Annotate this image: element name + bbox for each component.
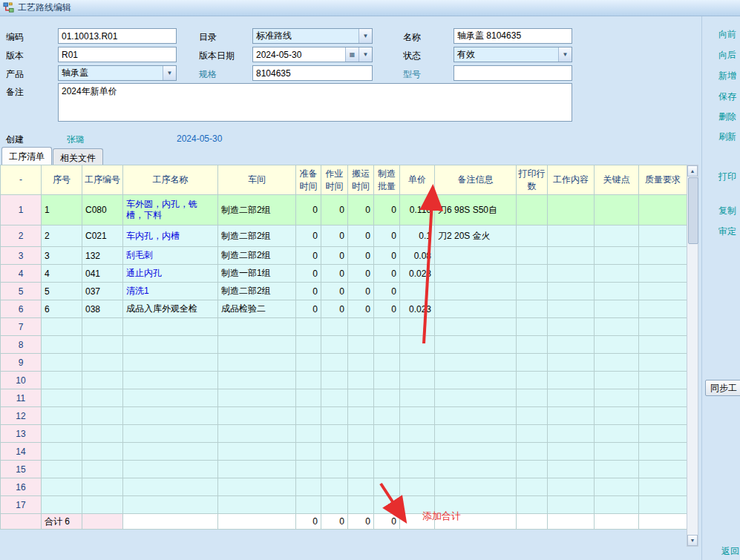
table-cell[interactable] — [400, 389, 435, 407]
action-print[interactable]: 打印 — [718, 171, 736, 183]
table-cell[interactable] — [374, 318, 400, 336]
table-cell[interactable] — [348, 461, 374, 478]
table-cell[interactable] — [82, 496, 123, 514]
table-cell[interactable] — [595, 283, 639, 300]
table-cell[interactable] — [42, 336, 82, 354]
table-cell[interactable] — [82, 389, 123, 407]
scrollbar-thumb[interactable] — [688, 177, 698, 244]
table-cell[interactable] — [82, 372, 123, 389]
table-cell[interactable] — [321, 318, 348, 336]
row-number-cell[interactable]: 7 — [1, 318, 42, 336]
table-cell[interactable] — [435, 389, 517, 407]
row-number-cell[interactable]: 15 — [1, 461, 42, 478]
product-select[interactable]: 轴承盖 ▼ — [58, 65, 177, 81]
row-number-cell[interactable]: 3 — [1, 247, 42, 265]
table-cell[interactable] — [435, 372, 517, 389]
table-cell[interactable] — [296, 318, 321, 336]
table-cell[interactable] — [517, 389, 548, 407]
column-header[interactable]: 单价 — [400, 165, 435, 195]
table-cell[interactable] — [400, 407, 435, 425]
table-cell[interactable]: 0 — [321, 300, 348, 318]
table-cell[interactable] — [123, 496, 218, 514]
chevron-down-icon[interactable]: ▼ — [558, 47, 572, 62]
table-cell[interactable] — [639, 265, 687, 283]
table-cell[interactable] — [348, 354, 374, 372]
table-row[interactable]: 8 — [1, 336, 687, 354]
table-cell[interactable]: 0 — [348, 300, 374, 318]
table-cell[interactable] — [374, 461, 400, 478]
table-cell[interactable] — [639, 225, 687, 247]
table-cell[interactable] — [517, 354, 548, 372]
table-row[interactable]: 11 — [1, 389, 687, 407]
table-cell[interactable] — [639, 247, 687, 265]
table-cell[interactable] — [374, 389, 400, 407]
table-cell[interactable] — [595, 318, 639, 336]
table-row[interactable]: 11C080车外圆，内孔，铣槽，下料制造二部2组00000.116刀6 98S … — [1, 195, 687, 225]
table-cell[interactable]: 132 — [82, 247, 123, 265]
table-cell[interactable]: 清洗1 — [123, 283, 218, 300]
action-delete[interactable]: 删除 — [718, 111, 736, 123]
table-cell[interactable]: 0 — [321, 225, 348, 247]
table-cell[interactable] — [595, 478, 639, 496]
table-cell[interactable] — [517, 443, 548, 461]
table-cell[interactable] — [517, 478, 548, 496]
table-cell[interactable] — [517, 195, 548, 225]
table-cell[interactable] — [123, 443, 218, 461]
table-cell[interactable] — [639, 318, 687, 336]
scroll-up-icon[interactable]: ▲ — [687, 165, 698, 177]
table-cell[interactable] — [42, 389, 82, 407]
table-cell[interactable] — [595, 443, 639, 461]
table-cell[interactable] — [548, 300, 595, 318]
row-number-cell[interactable]: 8 — [1, 336, 42, 354]
row-number-cell[interactable]: 13 — [1, 425, 42, 443]
table-cell[interactable] — [400, 354, 435, 372]
table-cell[interactable] — [296, 443, 321, 461]
table-cell[interactable] — [400, 478, 435, 496]
table-cell[interactable] — [435, 318, 517, 336]
table-cell[interactable] — [123, 336, 218, 354]
table-cell[interactable] — [435, 478, 517, 496]
table-cell[interactable] — [435, 247, 517, 265]
table-cell[interactable] — [218, 372, 296, 389]
table-cell[interactable] — [374, 372, 400, 389]
table-cell[interactable] — [435, 336, 517, 354]
table-cell[interactable] — [218, 461, 296, 478]
table-cell[interactable] — [218, 354, 296, 372]
table-cell[interactable] — [42, 354, 82, 372]
table-cell[interactable]: 0 — [348, 195, 374, 225]
table-cell[interactable]: 制造一部1组 — [218, 265, 296, 283]
remark-textarea[interactable]: 2024年新单价 — [58, 83, 572, 122]
table-cell[interactable] — [348, 443, 374, 461]
table-cell[interactable]: 2 — [42, 225, 82, 247]
table-cell[interactable]: 4 — [42, 265, 82, 283]
table-cell[interactable] — [639, 461, 687, 478]
table-cell[interactable]: 0 — [348, 247, 374, 265]
table-cell[interactable] — [548, 247, 595, 265]
table-cell[interactable]: 成品检验二 — [218, 300, 296, 318]
table-cell[interactable]: 5 — [42, 283, 82, 300]
table-cell[interactable] — [218, 389, 296, 407]
table-cell[interactable]: 刀2 20S 金火 — [435, 225, 517, 247]
row-number-cell[interactable]: 17 — [1, 496, 42, 514]
table-cell[interactable] — [296, 336, 321, 354]
table-cell[interactable] — [374, 443, 400, 461]
table-cell[interactable] — [374, 478, 400, 496]
table-cell[interactable] — [517, 225, 548, 247]
table-cell[interactable] — [517, 425, 548, 443]
row-number-cell[interactable]: 12 — [1, 407, 42, 425]
table-cell[interactable]: 0 — [296, 225, 321, 247]
table-cell[interactable] — [42, 407, 82, 425]
table-row[interactable]: 66038成品入库外观全检成品检验二00000.023 — [1, 300, 687, 318]
column-header[interactable]: 工作内容 — [548, 165, 595, 195]
table-cell[interactable] — [548, 195, 595, 225]
table-cell[interactable] — [517, 407, 548, 425]
table-cell[interactable] — [517, 496, 548, 514]
table-cell[interactable] — [123, 354, 218, 372]
table-cell[interactable]: 制造二部2组 — [218, 247, 296, 265]
table-row[interactable]: 22C021车内孔，内槽制造二部2组00000.1刀2 20S 金火 — [1, 225, 687, 247]
table-cell[interactable] — [548, 283, 595, 300]
column-header[interactable]: 备注信息 — [435, 165, 517, 195]
table-cell[interactable] — [296, 496, 321, 514]
table-cell[interactable] — [374, 496, 400, 514]
table-cell[interactable] — [548, 336, 595, 354]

——

- What to do -
Filter by the word "icon": copy every line of the data that holds it.

- Response below -
chevron-down-icon[interactable]: ▼ — [558, 47, 572, 62]
scroll-up-icon[interactable]: ▲ — [687, 165, 698, 177]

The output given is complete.